__WORK TO BE COMPLETED__
Repeat the listing word for word. Leave every picture out.

__DATA__
# # # #

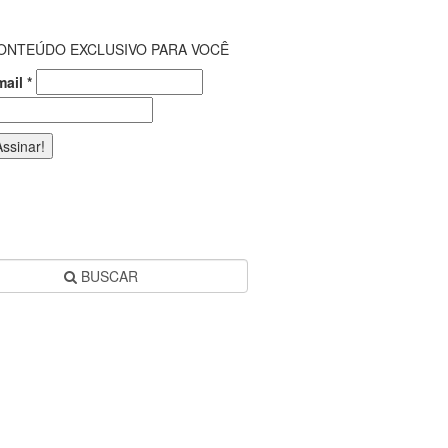
ONTEÚDO EXCLUSIVO PARA VOCÊ
mail
*
BUSCAR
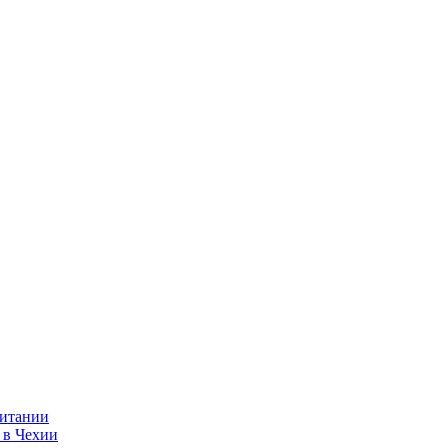
ритании
 в Чехии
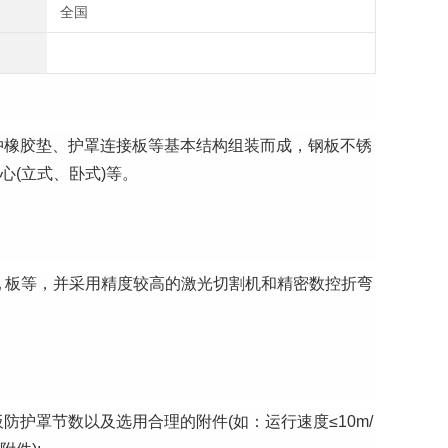
全国
冲橡胶垫、护罩连接板等基本结构组装而成，钢板不锈
心(立式、卧式)等。
冷轧 板等，并采用精度较高的激光切割机和精密数控折弯
护罩节数以及选用合理的附件(如：运行速度≤10m/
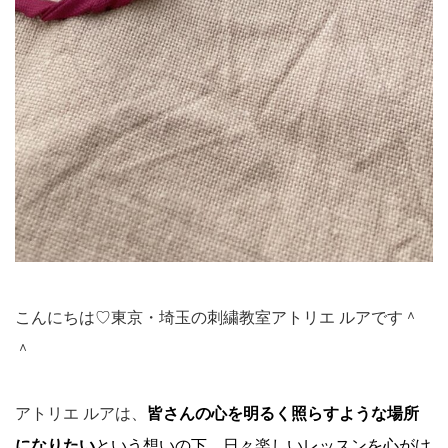
こんにちは♡東京・埼玉の刺繍教室アトリエ ルアです＾
＾
アトリエ ルアは、
皆さんの心を明るく照らすような場所
になりたい
という想いの下、日々楽しいレッスンを心がけ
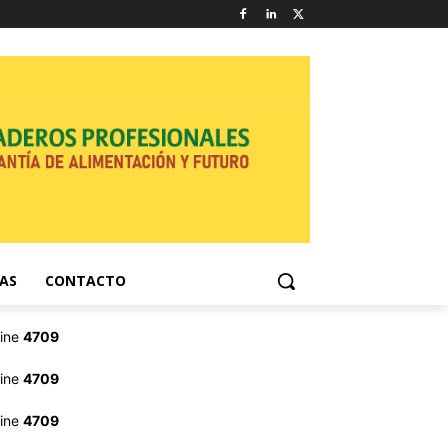
NAS
CONTACTO
line
4709
line
4709
line
4709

# # # #

__OUTPUT BELOW__
ONTEÚDO EXCLUSIVO PARA VOCÊ
mail
*
BUSCAR
ритании
 в Чехии
全国
冲橡胶垫、护罩连接板等基本结构组装而成，钢板不锈
心(立式、卧式)等。
冷轧 板等，并采用精度较高的激光切割机和精密数控折弯
护罩节数以及选用合理的附件(如：运行速度≤10m/
こんにちは♡東京・埼玉の刺繍教室アトリエ ルアです＾
＾
アトリエ ルアは、
皆さんの心を明るく照らすような場所
になりたい
という想いの下、日々楽しいレッスンを心がけ
NAS
CONTACTO
line
4709
line
4709
line
4709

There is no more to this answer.